#### [YOUR GOAL]
Once the pictures are removed, reproduce what is left of the data below exactly.
─── MATERIAL SHOWN
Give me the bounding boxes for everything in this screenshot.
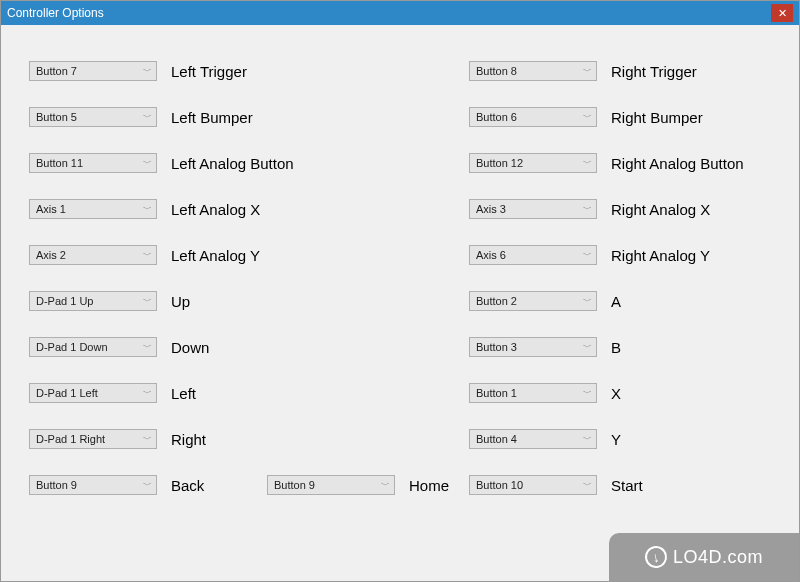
- chevron-down-icon: ﹀: [142, 111, 152, 124]
- left-analog-x-select[interactable]: Axis 1 ﹀: [29, 199, 157, 219]
- left-analog-y-label: Left Analog Y: [171, 247, 260, 264]
- chevron-down-icon: ﹀: [582, 65, 592, 78]
- dpad-down-select[interactable]: D-Pad 1 Down ﹀: [29, 337, 157, 357]
- select-value: D-Pad 1 Left: [36, 387, 142, 399]
- home-label: Home: [409, 477, 449, 494]
- chevron-down-icon: ﹀: [142, 157, 152, 170]
- chevron-down-icon: ﹀: [142, 433, 152, 446]
- left-analog-button-select[interactable]: Button 11 ﹀: [29, 153, 157, 173]
- watermark-text: LO4D.com: [673, 547, 763, 568]
- select-value: Button 10: [476, 479, 582, 491]
- home-select[interactable]: Button 9 ﹀: [267, 475, 395, 495]
- left-trigger-select[interactable]: Button 7 ﹀: [29, 61, 157, 81]
- x-button-select[interactable]: Button 1 ﹀: [469, 383, 597, 403]
- mapping-row: D-Pad 1 Left ﹀ Left Button 1 ﹀ X: [29, 383, 771, 403]
- chevron-down-icon: ﹀: [582, 111, 592, 124]
- select-value: Button 9: [36, 479, 142, 491]
- right-analog-x-select[interactable]: Axis 3 ﹀: [469, 199, 597, 219]
- select-value: Button 9: [274, 479, 380, 491]
- select-value: Button 11: [36, 157, 142, 169]
- select-value: Button 4: [476, 433, 582, 445]
- right-analog-y-label: Right Analog Y: [611, 247, 710, 264]
- left-analog-x-label: Left Analog X: [171, 201, 260, 218]
- select-value: Button 7: [36, 65, 142, 77]
- select-value: Button 3: [476, 341, 582, 353]
- dpad-up-select[interactable]: D-Pad 1 Up ﹀: [29, 291, 157, 311]
- chevron-down-icon: ﹀: [582, 157, 592, 170]
- select-value: D-Pad 1 Down: [36, 341, 142, 353]
- chevron-down-icon: ﹀: [582, 203, 592, 216]
- chevron-down-icon: ﹀: [142, 479, 152, 492]
- right-analog-x-label: Right Analog X: [611, 201, 710, 218]
- b-button-select[interactable]: Button 3 ﹀: [469, 337, 597, 357]
- back-label: Back: [171, 477, 204, 494]
- select-value: Button 1: [476, 387, 582, 399]
- left-bumper-label: Left Bumper: [171, 109, 253, 126]
- watermark: ↓ LO4D.com: [609, 533, 799, 581]
- close-icon: ✕: [778, 8, 787, 19]
- left-bumper-select[interactable]: Button 5 ﹀: [29, 107, 157, 127]
- start-select[interactable]: Button 10 ﹀: [469, 475, 597, 495]
- close-button[interactable]: ✕: [771, 4, 793, 22]
- right-analog-y-select[interactable]: Axis 6 ﹀: [469, 245, 597, 265]
- mapping-row: D-Pad 1 Down ﹀ Down Button 3 ﹀ B: [29, 337, 771, 357]
- right-bumper-select[interactable]: Button 6 ﹀: [469, 107, 597, 127]
- chevron-down-icon: ﹀: [142, 203, 152, 216]
- start-label: Start: [611, 477, 643, 494]
- select-value: Button 12: [476, 157, 582, 169]
- right-analog-button-label: Right Analog Button: [611, 155, 744, 172]
- chevron-down-icon: ﹀: [142, 249, 152, 262]
- chevron-down-icon: ﹀: [582, 295, 592, 308]
- download-icon: ↓: [643, 544, 669, 570]
- chevron-down-icon: ﹀: [142, 65, 152, 78]
- select-value: Button 8: [476, 65, 582, 77]
- select-value: Button 2: [476, 295, 582, 307]
- select-value: D-Pad 1 Up: [36, 295, 142, 307]
- bottom-row: Button 9 ﹀ Back Button 9 ﹀ Home Button 1…: [29, 475, 771, 495]
- b-button-label: B: [611, 339, 621, 356]
- dpad-left-select[interactable]: D-Pad 1 Left ﹀: [29, 383, 157, 403]
- mapping-row: Axis 1 ﹀ Left Analog X Axis 3 ﹀ Right An…: [29, 199, 771, 219]
- select-value: D-Pad 1 Right: [36, 433, 142, 445]
- left-analog-y-select[interactable]: Axis 2 ﹀: [29, 245, 157, 265]
- right-analog-button-select[interactable]: Button 12 ﹀: [469, 153, 597, 173]
- chevron-down-icon: ﹀: [582, 249, 592, 262]
- back-select[interactable]: Button 9 ﹀: [29, 475, 157, 495]
- mapping-row: Axis 2 ﹀ Left Analog Y Axis 6 ﹀ Right An…: [29, 245, 771, 265]
- content-area: Button 7 ﹀ Left Trigger Button 8 ﹀ Right…: [1, 25, 799, 581]
- mapping-row: Button 7 ﹀ Left Trigger Button 8 ﹀ Right…: [29, 61, 771, 81]
- right-bumper-label: Right Bumper: [611, 109, 703, 126]
- chevron-down-icon: ﹀: [582, 433, 592, 446]
- select-value: Axis 3: [476, 203, 582, 215]
- chevron-down-icon: ﹀: [380, 479, 390, 492]
- select-value: Button 5: [36, 111, 142, 123]
- dpad-right-select[interactable]: D-Pad 1 Right ﹀: [29, 429, 157, 449]
- left-analog-button-label: Left Analog Button: [171, 155, 294, 172]
- dpad-down-label: Down: [171, 339, 209, 356]
- dpad-left-label: Left: [171, 385, 196, 402]
- mapping-row: Button 5 ﹀ Left Bumper Button 6 ﹀ Right …: [29, 107, 771, 127]
- chevron-down-icon: ﹀: [142, 387, 152, 400]
- y-button-label: Y: [611, 431, 621, 448]
- right-trigger-select[interactable]: Button 8 ﹀: [469, 61, 597, 81]
- right-trigger-label: Right Trigger: [611, 63, 697, 80]
- a-button-select[interactable]: Button 2 ﹀: [469, 291, 597, 311]
- chevron-down-icon: ﹀: [582, 341, 592, 354]
- chevron-down-icon: ﹀: [142, 341, 152, 354]
- select-value: Axis 2: [36, 249, 142, 261]
- titlebar: Controller Options ✕: [1, 1, 799, 25]
- mapping-row: D-Pad 1 Up ﹀ Up Button 2 ﹀ A: [29, 291, 771, 311]
- dpad-right-label: Right: [171, 431, 206, 448]
- select-value: Axis 6: [476, 249, 582, 261]
- a-button-label: A: [611, 293, 621, 310]
- select-value: Axis 1: [36, 203, 142, 215]
- y-button-select[interactable]: Button 4 ﹀: [469, 429, 597, 449]
- chevron-down-icon: ﹀: [582, 479, 592, 492]
- select-value: Button 6: [476, 111, 582, 123]
- dpad-up-label: Up: [171, 293, 190, 310]
- left-trigger-label: Left Trigger: [171, 63, 247, 80]
- chevron-down-icon: ﹀: [142, 295, 152, 308]
- chevron-down-icon: ﹀: [582, 387, 592, 400]
- mapping-row: Button 11 ﹀ Left Analog Button Button 12…: [29, 153, 771, 173]
- x-button-label: X: [611, 385, 621, 402]
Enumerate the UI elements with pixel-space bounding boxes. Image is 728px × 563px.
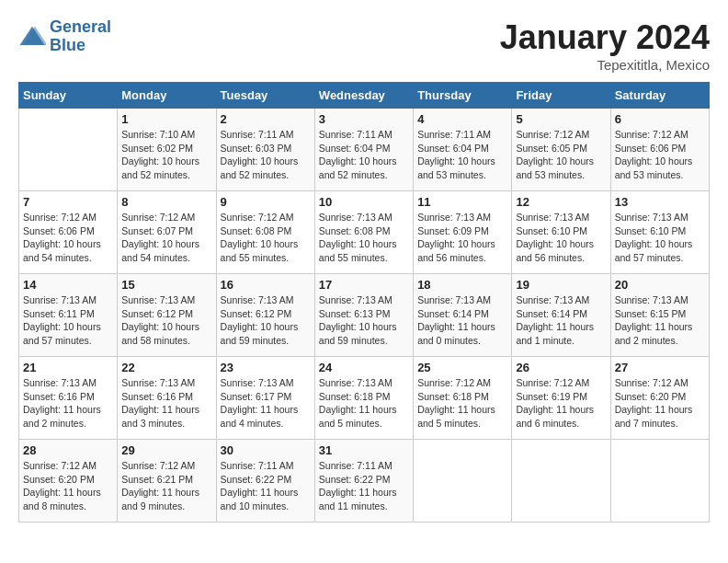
──────
#### [SOLUTION]
Give me the bounding boxes for everything in this screenshot.
- chevron-down-icon: ﹀: [142, 111, 152, 124]
- left-analog-x-select[interactable]: Axis 1 ﹀: [29, 199, 157, 219]
- left-analog-y-label: Left Analog Y: [171, 247, 260, 264]
- chevron-down-icon: ﹀: [582, 65, 592, 78]
- dpad-down-select[interactable]: D-Pad 1 Down ﹀: [29, 337, 157, 357]
- select-value: D-Pad 1 Left: [36, 387, 142, 399]
- home-label: Home: [409, 477, 449, 494]
- chevron-down-icon: ﹀: [142, 157, 152, 170]
- chevron-down-icon: ﹀: [142, 433, 152, 446]
- left-analog-button-select[interactable]: Button 11 ﹀: [29, 153, 157, 173]
- watermark-text: LO4D.com: [673, 547, 763, 568]
- select-value: Button 10: [476, 479, 582, 491]
- home-select[interactable]: Button 9 ﹀: [267, 475, 395, 495]
- left-trigger-select[interactable]: Button 7 ﹀: [29, 61, 157, 81]
- x-button-select[interactable]: Button 1 ﹀: [469, 383, 597, 403]
- mapping-row: D-Pad 1 Left ﹀ Left Button 1 ﹀ X: [29, 383, 771, 403]
- chevron-down-icon: ﹀: [582, 111, 592, 124]
- select-value: Button 9: [36, 479, 142, 491]
- right-analog-x-select[interactable]: Axis 3 ﹀: [469, 199, 597, 219]
- select-value: Button 9: [274, 479, 380, 491]
- select-value: Button 11: [36, 157, 142, 169]
- select-value: Button 4: [476, 433, 582, 445]
- right-analog-y-label: Right Analog Y: [611, 247, 710, 264]
- left-analog-x-label: Left Analog X: [171, 201, 260, 218]
- select-value: Button 7: [36, 65, 142, 77]
- select-value: Button 3: [476, 341, 582, 353]
- dpad-up-select[interactable]: D-Pad 1 Up ﹀: [29, 291, 157, 311]
- chevron-down-icon: ﹀: [582, 157, 592, 170]
- select-value: D-Pad 1 Down: [36, 341, 142, 353]
- chevron-down-icon: ﹀: [582, 203, 592, 216]
- chevron-down-icon: ﹀: [142, 479, 152, 492]
- right-analog-x-label: Right Analog X: [611, 201, 710, 218]
- b-button-select[interactable]: Button 3 ﹀: [469, 337, 597, 357]
- back-label: Back: [171, 477, 204, 494]
- select-value: Button 1: [476, 387, 582, 399]
- left-bumper-label: Left Bumper: [171, 109, 253, 126]
- watermark: ↓ LO4D.com: [609, 533, 799, 581]
- close-icon: ✕: [778, 8, 787, 19]
- left-bumper-select[interactable]: Button 5 ﹀: [29, 107, 157, 127]
- start-select[interactable]: Button 10 ﹀: [469, 475, 597, 495]
- close-button[interactable]: ✕: [771, 4, 793, 22]
- right-analog-y-select[interactable]: Axis 6 ﹀: [469, 245, 597, 265]
- mapping-row: D-Pad 1 Down ﹀ Down Button 3 ﹀ B: [29, 337, 771, 357]
- right-bumper-select[interactable]: Button 6 ﹀: [469, 107, 597, 127]
- chevron-down-icon: ﹀: [142, 203, 152, 216]
- start-label: Start: [611, 477, 643, 494]
- select-value: Button 12: [476, 157, 582, 169]
- right-analog-button-label: Right Analog Button: [611, 155, 744, 172]
- chevron-down-icon: ﹀: [142, 249, 152, 262]
- chevron-down-icon: ﹀: [582, 295, 592, 308]
- download-icon: ↓: [643, 544, 669, 570]
- chevron-down-icon: ﹀: [142, 65, 152, 78]
- select-value: Button 8: [476, 65, 582, 77]
- select-value: Button 2: [476, 295, 582, 307]
- select-value: D-Pad 1 Up: [36, 295, 142, 307]
- bottom-row: Button 9 ﹀ Back Button 9 ﹀ Home Button 1…: [29, 475, 771, 495]
- b-button-label: B: [611, 339, 621, 356]
- dpad-left-select[interactable]: D-Pad 1 Left ﹀: [29, 383, 157, 403]
- mapping-row: Axis 1 ﹀ Left Analog X Axis 3 ﹀ Right An…: [29, 199, 771, 219]
- select-value: D-Pad 1 Right: [36, 433, 142, 445]
- left-analog-y-select[interactable]: Axis 2 ﹀: [29, 245, 157, 265]
- right-analog-button-select[interactable]: Button 12 ﹀: [469, 153, 597, 173]
- chevron-down-icon: ﹀: [582, 249, 592, 262]
- back-select[interactable]: Button 9 ﹀: [29, 475, 157, 495]
- mapping-row: Axis 2 ﹀ Left Analog Y Axis 6 ﹀ Right An…: [29, 245, 771, 265]
- content-area: Button 7 ﹀ Left Trigger Button 8 ﹀ Right…: [1, 25, 799, 581]
- mapping-row: Button 7 ﹀ Left Trigger Button 8 ﹀ Right…: [29, 61, 771, 81]
- right-bumper-label: Right Bumper: [611, 109, 703, 126]
- chevron-down-icon: ﹀: [582, 433, 592, 446]
- select-value: Axis 3: [476, 203, 582, 215]
- chevron-down-icon: ﹀: [380, 479, 390, 492]
- select-value: Button 5: [36, 111, 142, 123]
- dpad-right-select[interactable]: D-Pad 1 Right ﹀: [29, 429, 157, 449]
- left-analog-button-label: Left Analog Button: [171, 155, 294, 172]
- dpad-down-label: Down: [171, 339, 209, 356]
- dpad-left-label: Left: [171, 385, 196, 402]
- mapping-row: Button 5 ﹀ Left Bumper Button 6 ﹀ Right …: [29, 107, 771, 127]
- chevron-down-icon: ﹀: [142, 387, 152, 400]
- y-button-label: Y: [611, 431, 621, 448]
- right-trigger-select[interactable]: Button 8 ﹀: [469, 61, 597, 81]
- right-trigger-label: Right Trigger: [611, 63, 697, 80]
- a-button-select[interactable]: Button 2 ﹀: [469, 291, 597, 311]
- chevron-down-icon: ﹀: [582, 341, 592, 354]
- chevron-down-icon: ﹀: [142, 341, 152, 354]
- select-value: Axis 2: [36, 249, 142, 261]
- titlebar: Controller Options ✕: [1, 1, 799, 25]
- mapping-row: D-Pad 1 Up ﹀ Up Button 2 ﹀ A: [29, 291, 771, 311]
- dpad-right-label: Right: [171, 431, 206, 448]
- select-value: Axis 6: [476, 249, 582, 261]
- a-button-label: A: [611, 293, 621, 310]
- select-value: Axis 1: [36, 203, 142, 215]
- y-button-select[interactable]: Button 4 ﹀: [469, 429, 597, 449]
- chevron-down-icon: ﹀: [582, 479, 592, 492]
- select-value: Button 6: [476, 111, 582, 123]
- dpad-up-label: Up: [171, 293, 190, 310]
- left-trigger-label: Left Trigger: [171, 63, 247, 80]
- chevron-down-icon: ﹀: [142, 295, 152, 308]
- chevron-down-icon: ﹀: [582, 387, 592, 400]
- mapping-row: Button 11 ﹀ Left Analog Button Button 12…: [29, 153, 771, 173]
- x-button-label: X: [611, 385, 621, 402]
Enumerate the UI elements with pixel-space bounding boxes. Image is 728px × 563px.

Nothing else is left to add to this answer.